Title: Re: Rule 30 automaton as hash function
Post by: jtimon on September 17, 2014, 07:02:10 PM

Quote from: Anders on September 17, 2014, 04:25:05 AM

The same problem will remain with R30. A hardfork like that would only buy some time. Soon the same situation can emerge for R30 as for SHA-256.

Well, the hope is that after losing millions or seeing other company losing millions, these people will realize that holding more than 30% of the hashing hardware is stupid and they stop doing it. I think they do it because they believe such a hardfork will never happen.

Quote from: Anders on September 17, 2014, 04:25:05 AM

I was thinking of R30 as a proof of work option in case a switch is needed. Just one candidate among many.

Sure, agreed.

Quote from: Anders on September 17, 2014, 04:25:05 AM

Or do you mean that SHA-256 has some particular property that makes it prone to centralization of mining power?

No, pows that are easy to make ASICs for like sha256d and R30 are GOOD to prevent manufacturing centralization because the barrier to entry is lower. Memory-hard functions will have less ASIC manufacturers.

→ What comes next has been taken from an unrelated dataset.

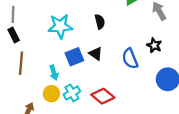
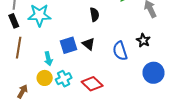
cyan star: (60, 26) -> (39, 15), moved

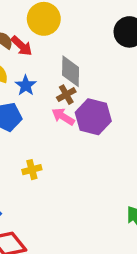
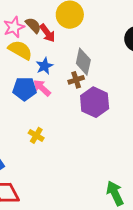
pink arrow: (63, 117) -> (42, 88), moved
yellow cross: (32, 170) -> (36, 135), turned 35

Title: Re: Rule 30 automaton as hash function
Post by: Anders on September 17, 2014, 07:37:09 PM

Quote from: jtimon on September 17, 2014, 07:02:10 PM

Quote from: Anders on September 17, 2014, 04:25:05 AM

The same problem will remain with R30. A hardfork like that would only buy some time. Soon the same situation can emerge for R30 as for SHA-256.

Quote from: Anders on September 17, 2014, 04:25:05 AM

I was thinking of R30 as a proof of work option in case a switch is needed. Just one candidate among many.

Sure, agreed.

Quote from: Anders on September 17, 2014, 04:25:05 AM

Or do you mean that SHA-256 has some particular property that makes it prone to centralization of mining power?

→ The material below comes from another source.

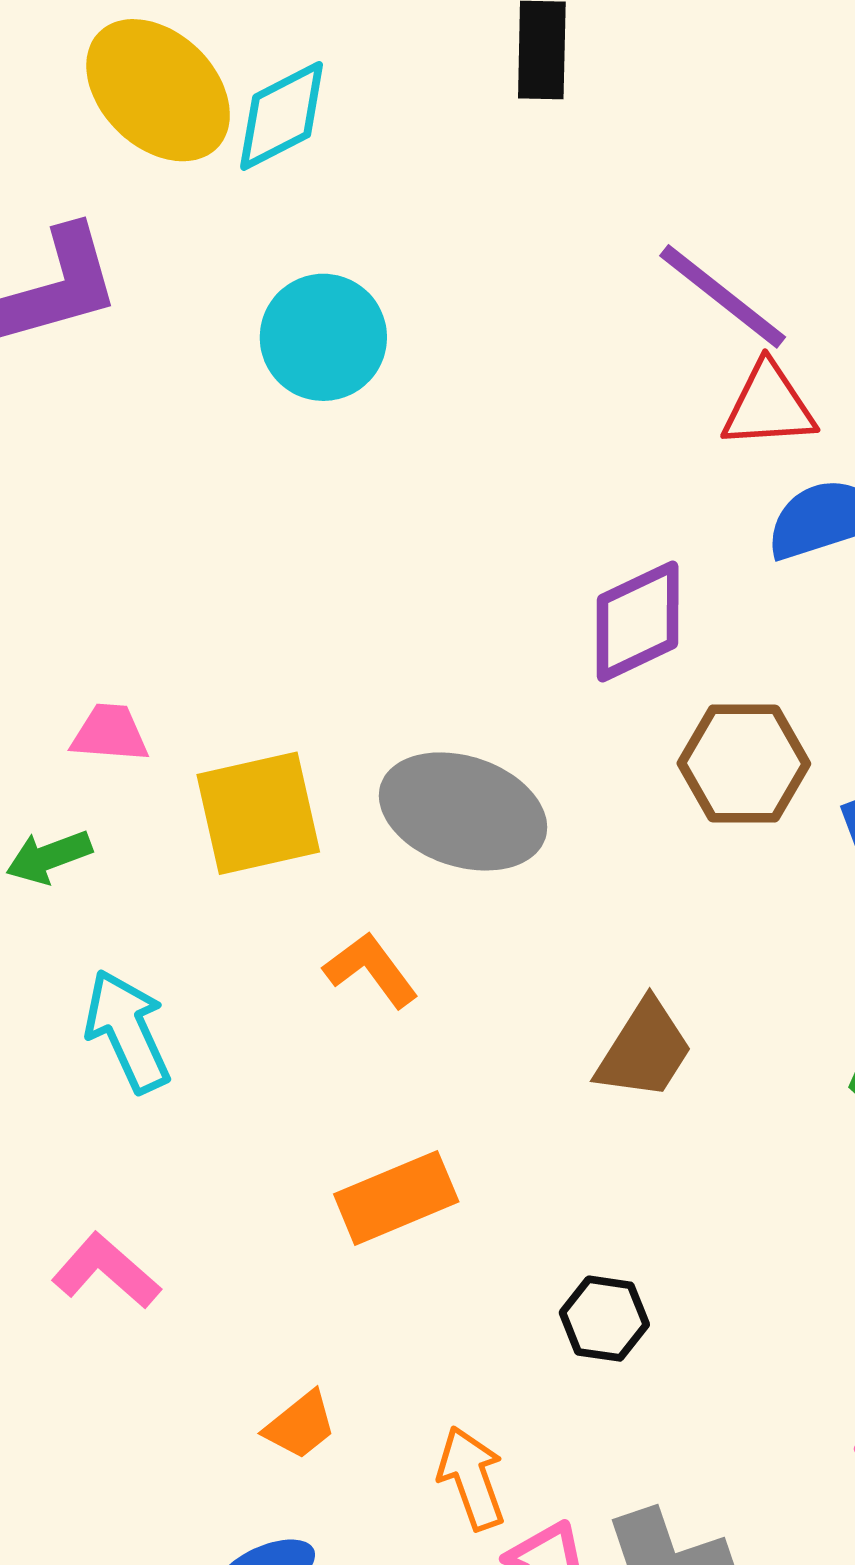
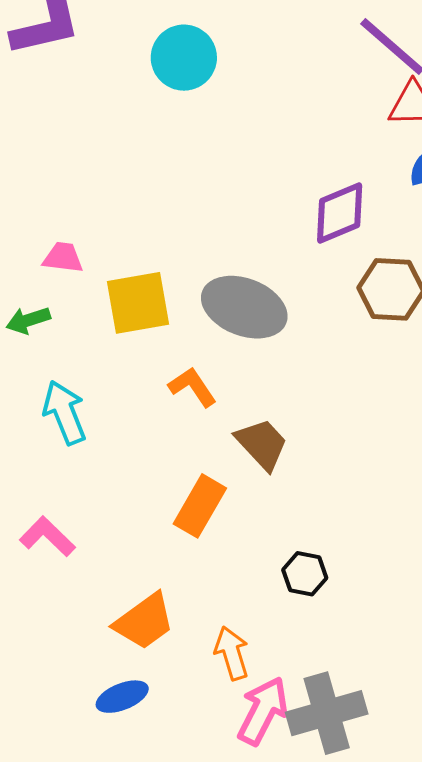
brown trapezoid: (644, 1050) -> (262, 444), moved, turned -78
orange rectangle: (396, 1198) -> (200, 506), turned -40
orange trapezoid: (300, 1425) -> (144, 621), size x1.6

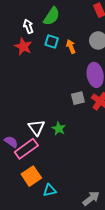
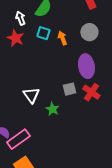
white triangle: (36, 128) -> (31, 95), moved
green star: (59, 129) -> (52, 109), moved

Ok, the switch from SHA-256 to another PoW algorithm would give the big mining pools a lesson and prevent future mining operations from getting too dominating. Could be, although it's not a guarantee. And, yes good point about that ASICs with lots of memory will lead to fewer manufacturers.

Title: Re: Rule 30 automaton as hash function
Post by: vinda on September 18, 2014, 08:19:50 AM

Quote from: Anders on July 17, 2014, 01:11:13 PM

interesting idea, looking for its completion.

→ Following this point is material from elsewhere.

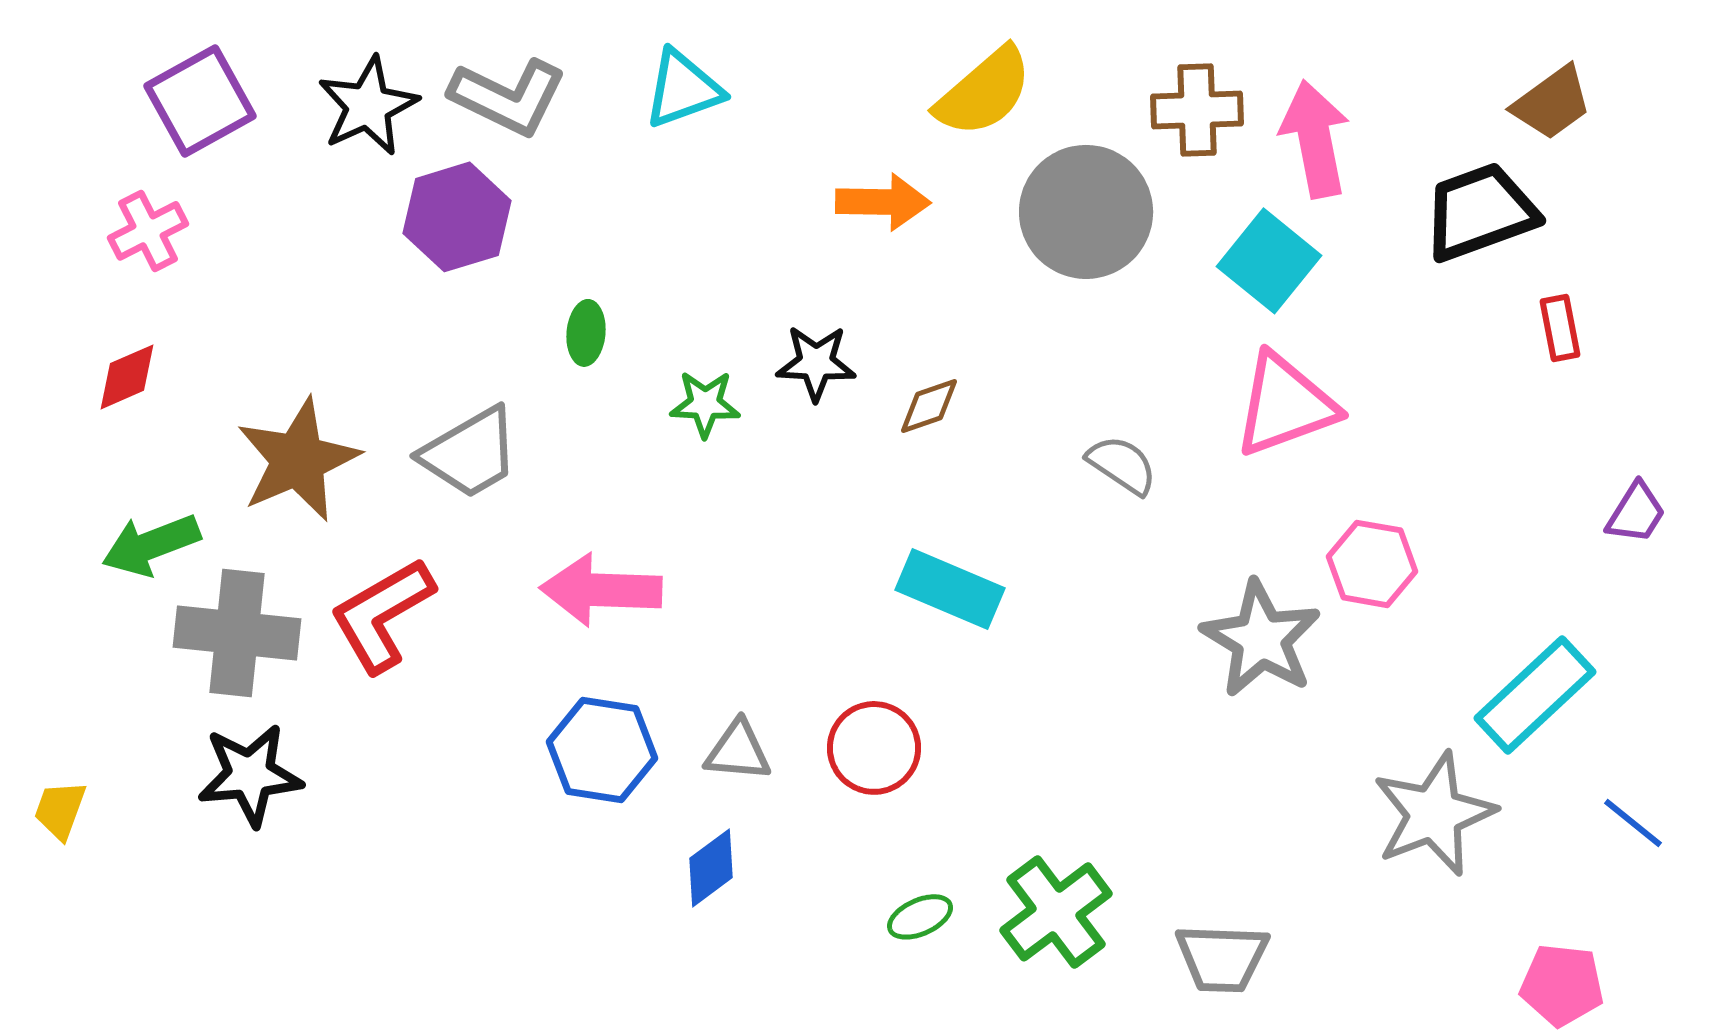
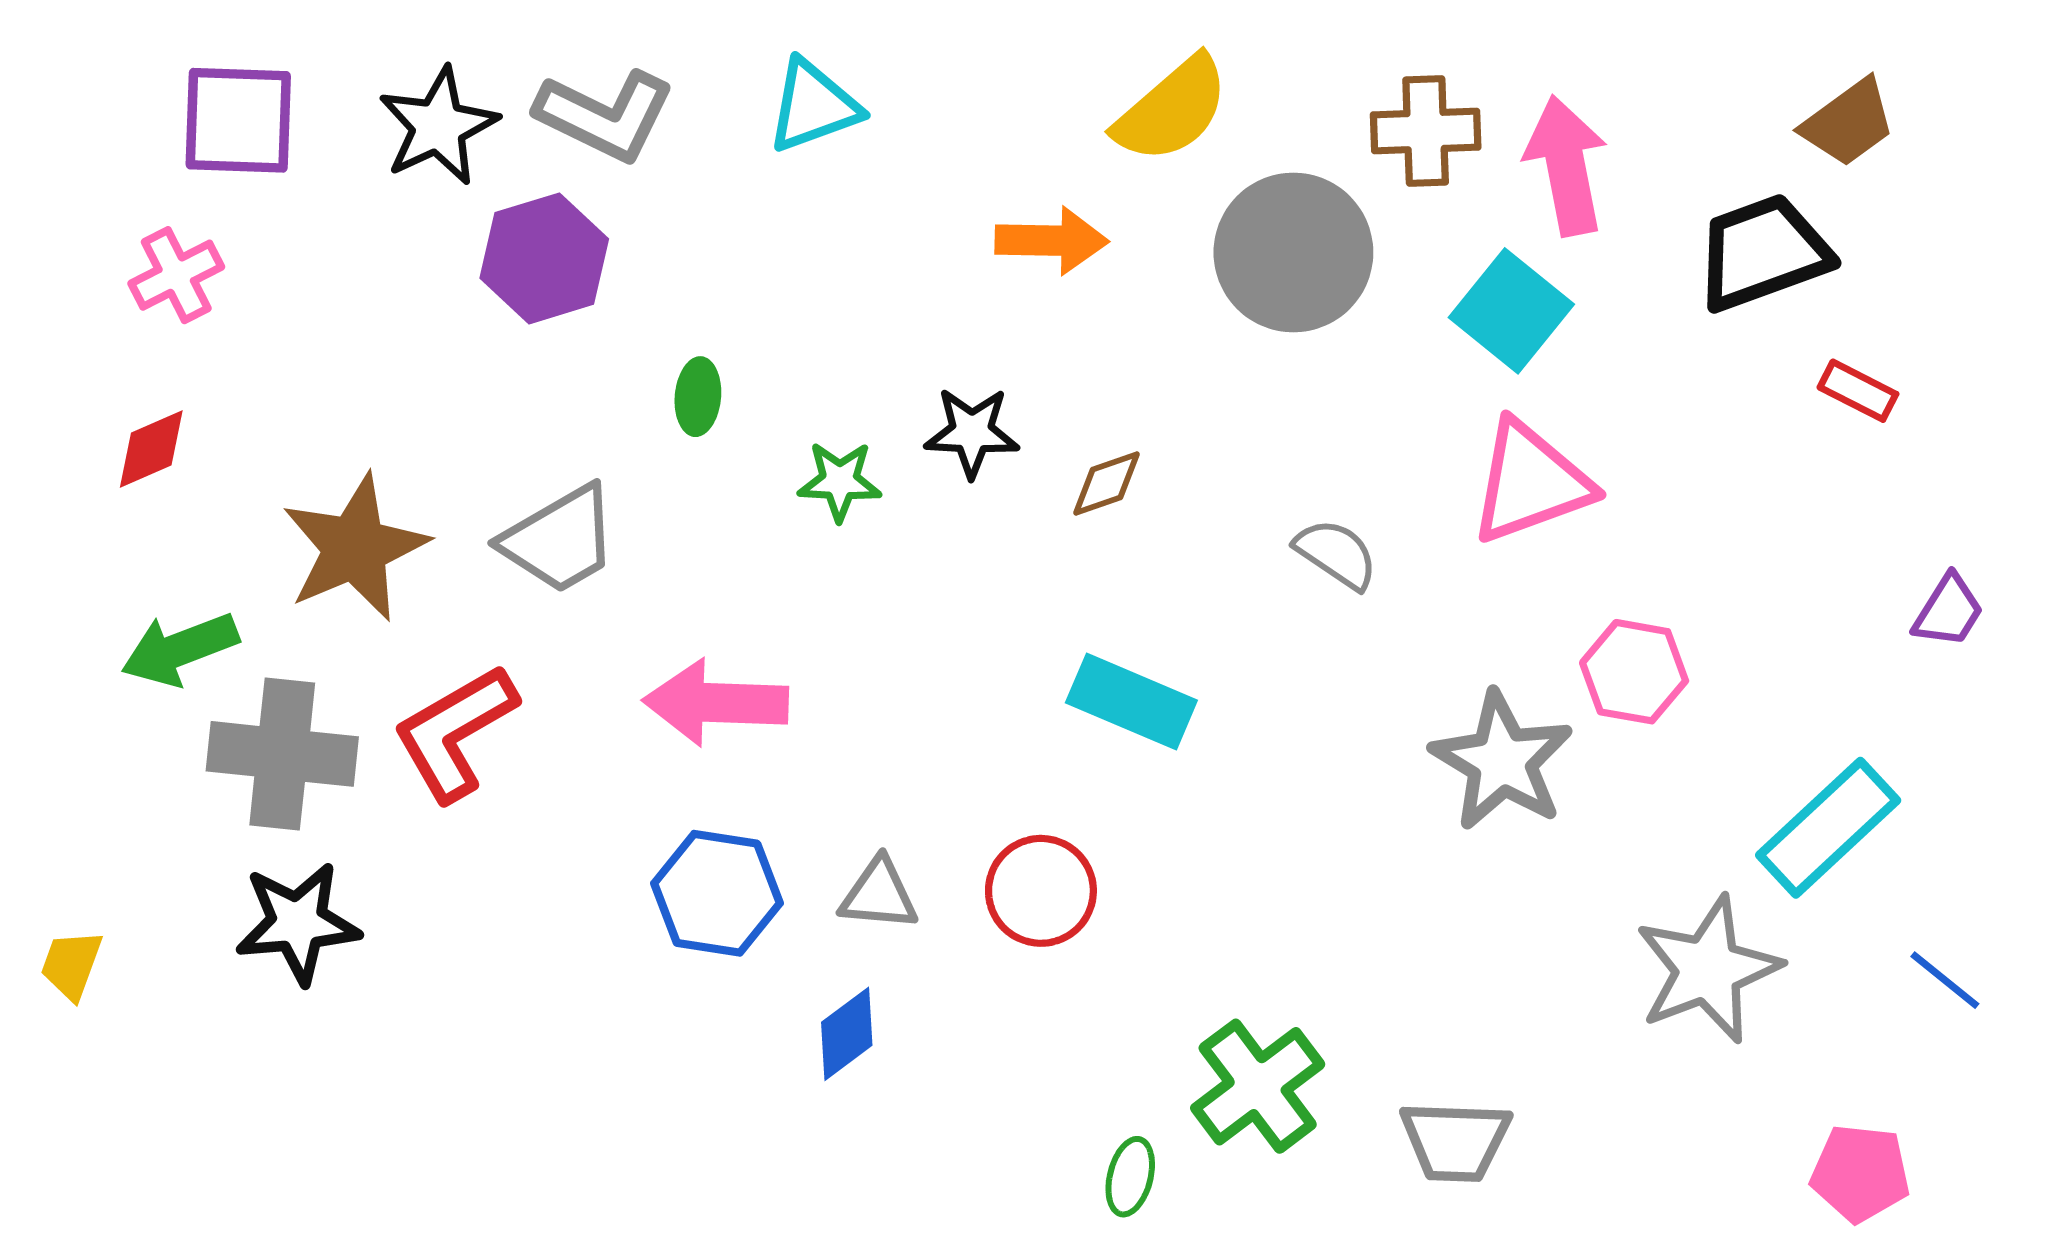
purple square: (200, 101) -> (238, 120), turned 31
red rectangle: (1560, 328) -> (1858, 391), turned -52
green ellipse: (920, 917) -> (1130, 1177), moved, turned -52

Title: Re: Rule 30 automaton as hash function
Post by: Anders on September 18, 2014, 03:04:56 PM

Will PoW with R30 consume a lot of electricity? Yes, about the same as for SHA-256 I'm afraid. But it may actually be a justified use of energy. Even if a Proof of Stake (PoS) system could be safe enough and consume much less energy, the idea of PoS makes me think of concentration of power in the hands of a small number of people. That seems like a step backwards in human history to me. We should aim at decentralization, not only in terms of technology but also in terms of preventing power being concentrated into a small group of elite people.